A bit of film history
Harman Technology — the company behind Ilford Photo — announced the development of a new British colour negative film in 2023, launching the original Phoenix to enormous global interest. The project represented years of research and development to rebuild colour emulsion manufacturing capability at the Mobberley facility, which had previously focused exclusively on black and white. Phoenix II, released in 2024, is the substantially improved second generation — a complete re-emulsification rather than a refinement, drawing on what Harman learned from shooting data and community feedback on the original. The 120 format version followed as demand for Phoenix in medium format became clear. Every roll sold directly supports Harman's ongoing investment in colour film manufacturing — a genuinely rare and valuable thing in the current analogue landscape.
Processing
Harman Phoenix II 200 requires standard C-41 colour negative processing. We process C-41 in-house at Ikigai Film Lab in Melbourne, with scanning available on our Fujifilm Frontier and Noritsu HS-1800 scanners. Phoenix II's lack of a colour mask means scanning requires some manual adjustment compared to conventional colour films — our team is familiar with the film and will get the best out of it. If you have a preferred colour treatment or want a specific look from your Phoenix scans, feel free to note it on your order.
Common questions
What makes Phoenix II different from the original Phoenix?
Phoenix II is a completely new emulsion, not a refinement of the original. Contrast is improved, grain is better controlled, colour accuracy is closer to conventional colour negative film, and highlight and shadow detail are both significantly better.
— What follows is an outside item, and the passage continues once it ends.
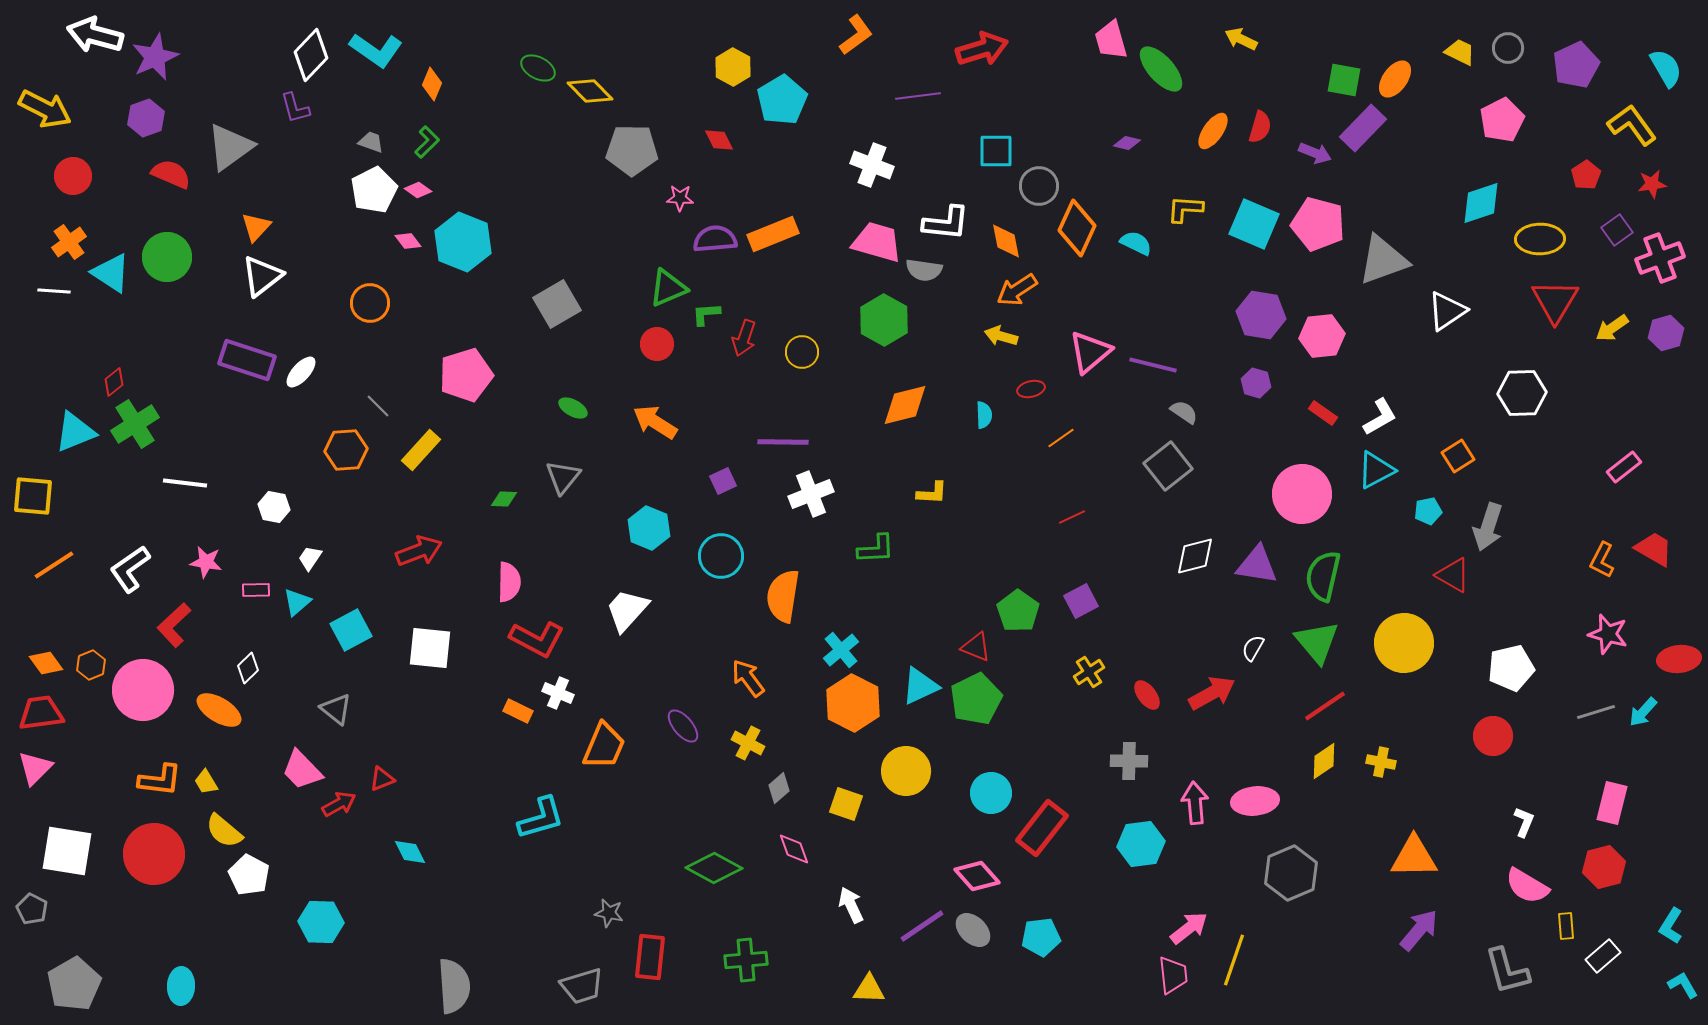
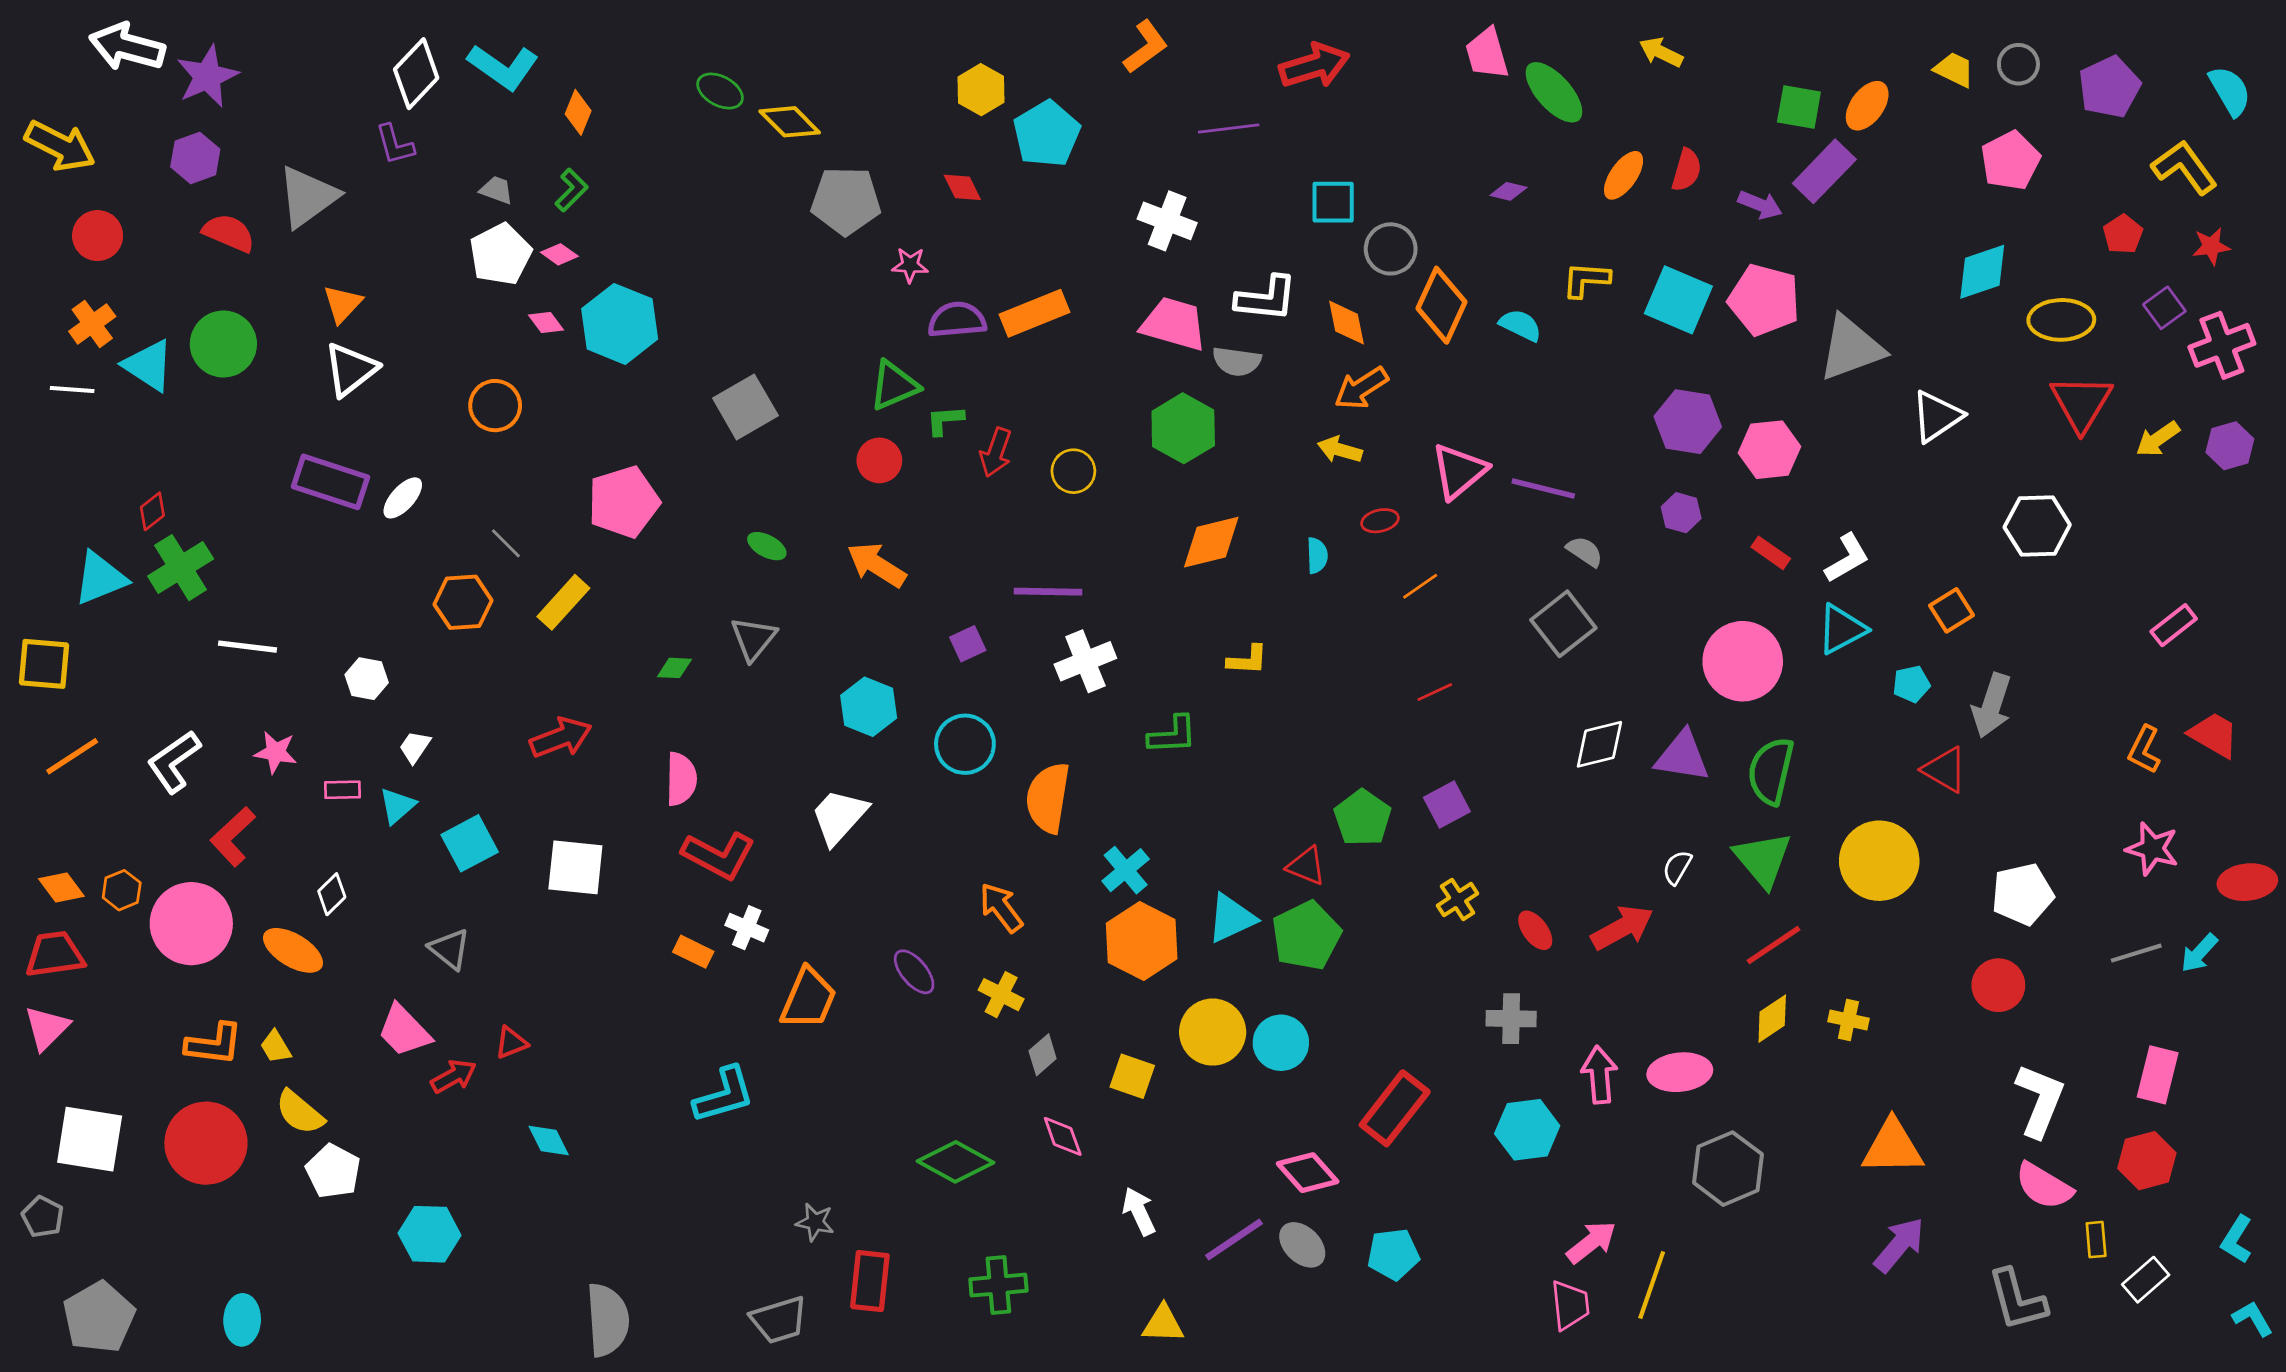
cyan circle: (991, 793) -> (1281, 1043), moved
white L-shape: (1524, 822) -> (2040, 1100), size x1.8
It's also more forgiving of exposure error than the original, though it still has narrower latitude than mainstream films. The characteristic halation and colour shifts that defined the original Phoenix are still present in Phoenix II — they're part of the design — but they're more controlled and more intentional in feel.
What ISO should I rate Phoenix II 120 at?
The film is DX coded at ISO 200 and works best rated between ISO 100 and 200. Rating at ISO 100 in good light gives the richest results — better shadow detail, more controlled highlights, stronger colour. In lower light, ISO 200 is appropriate. Avoid overrating the film above box speed; Phoenix II has narrower latitude than conventional colour negative films and responds better to slight overexposure than underexposure.
Does the lack of a colour mask affect processing?
Processing is standard C-41 — no changes to chemistry or timing needed. The lack of a colour mask affects scanning and printing, not processing. Scanners that auto-correct for the standard orange mask may produce unexpected results with Phoenix II. Manual scanner settings, or scanning by a lab familiar with the film, will give the best outcomes. We scan Phoenix II regularly at Ikigai Film Lab and know how to get the best from it.
How does Phoenix II 120 compare to Harman Switch Azure 125 120?
Both are Harman colour films for 120 format, but they're very different in character. Switch Azure is a colour-shifting film that transitions between warm and cool tones based on light wavelength — it's predictable and technically reliable with a specific aesthetic effect. Phoenix II has broader, less predictable character: halation, colour shifts influenced by subject matter and lighting, and a general quality of unpredictability that's part of its appeal. Switch Azure gives you a controlled effect; Phoenix II gives you an experience.